February 6th marks the religious holiday of Candlemas Day or Día de la Candelaria in Mexico. On this day, also referred to as the Feast of the Purification of the Blessed Virgin and Presentation of the Lord, is celebrated as the day Mary took baby Jesus to the Temple of Bethlehem for the first time. Candlemas is celebrated in many countries around the world, but there are certain traditions that you can only experience in Mexico.
Candlemas festivities actually begin a month earlier on January 6th, Día de Los Reyes (Three Kings Day), when families gather to eat Rosca de Reyes, a cake with the figurine of a baby baked into it.
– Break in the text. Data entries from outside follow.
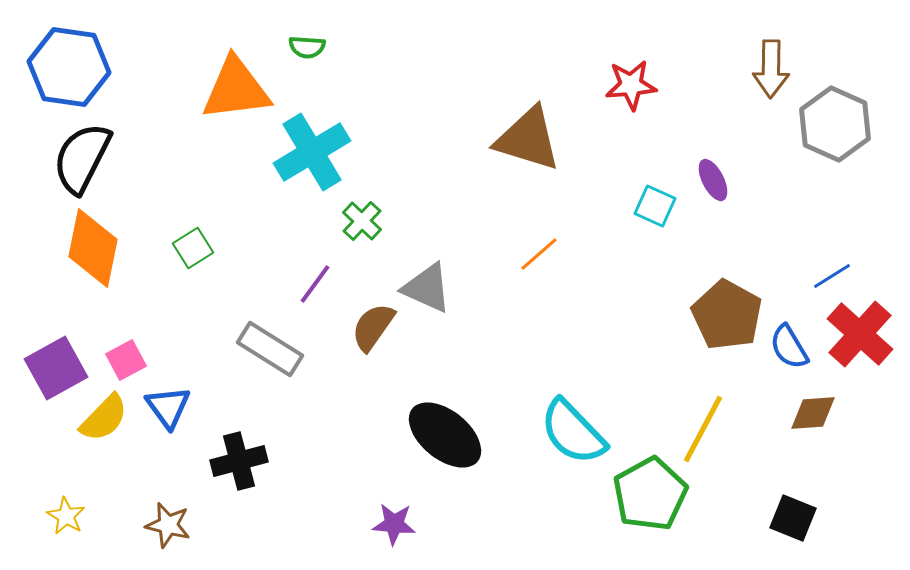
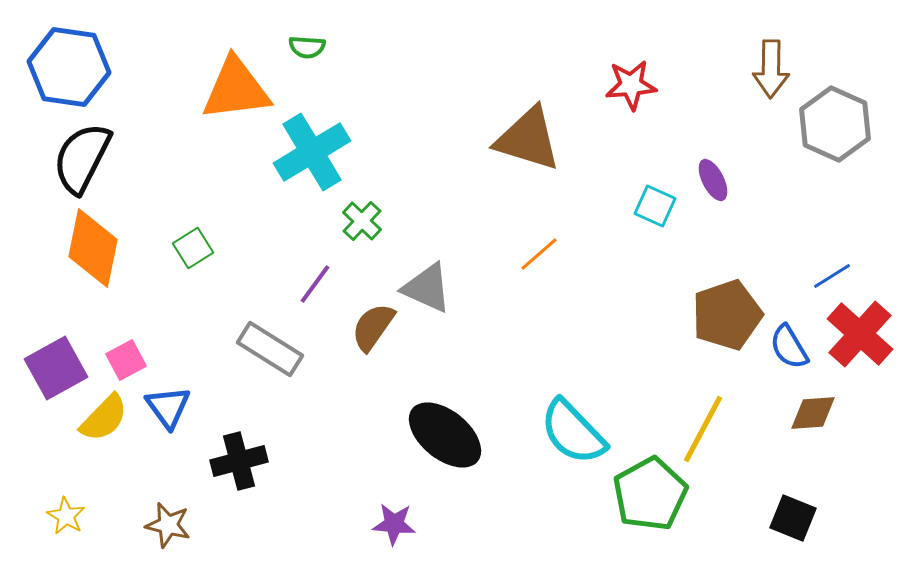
brown pentagon: rotated 24 degrees clockwise
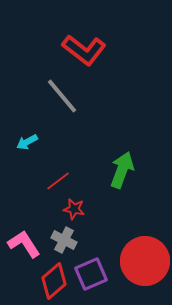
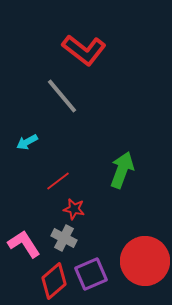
gray cross: moved 2 px up
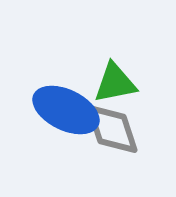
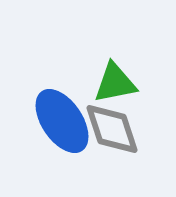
blue ellipse: moved 4 px left, 11 px down; rotated 30 degrees clockwise
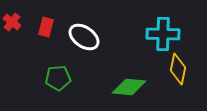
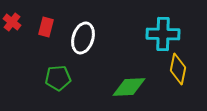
white ellipse: moved 1 px left, 1 px down; rotated 72 degrees clockwise
green diamond: rotated 8 degrees counterclockwise
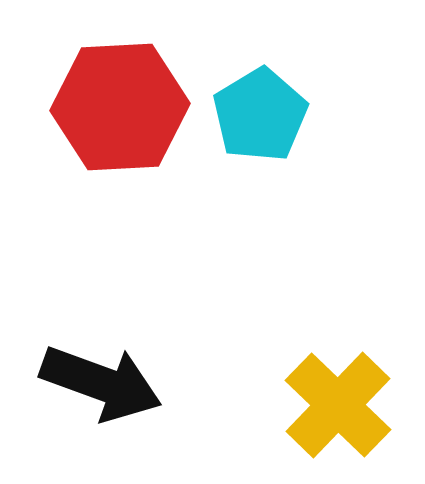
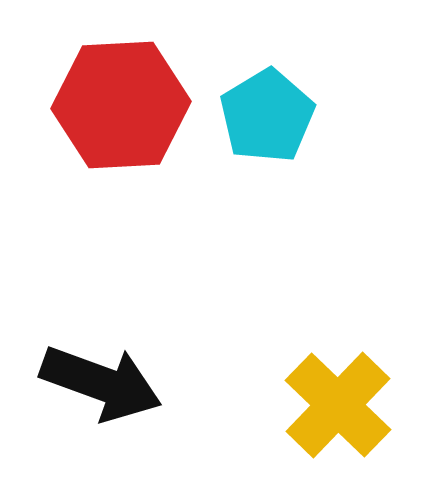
red hexagon: moved 1 px right, 2 px up
cyan pentagon: moved 7 px right, 1 px down
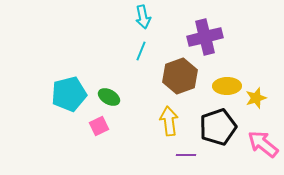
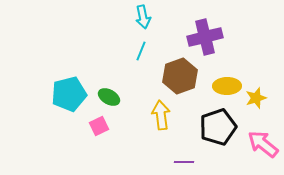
yellow arrow: moved 8 px left, 6 px up
purple line: moved 2 px left, 7 px down
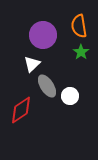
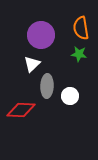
orange semicircle: moved 2 px right, 2 px down
purple circle: moved 2 px left
green star: moved 2 px left, 2 px down; rotated 28 degrees counterclockwise
gray ellipse: rotated 35 degrees clockwise
red diamond: rotated 36 degrees clockwise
Whoever gets the baby is tasked with planning the Candlemas gathering a month later.
Because Día de la Candelaria is not widely celebrated across all regions of Mexico, you will find most people celebrating at home with family and friends, communing around a large dinner of tamales (provided by whoever received the baby figurine in January) and a porridge-like drink called ‘atole.’ For a special treat, a chocolate version called champurrado is prepared.
Both atole and tamales are made with corn masa, harkening back to the ancient Aztecs who worshipped and asked the gods for a bountiful harvest on February 2nd.
To round out the day, those who kept a home nativity during Christmas will dress up their Christ Child and present him at the local church, as it is believed Mary did with Jesus.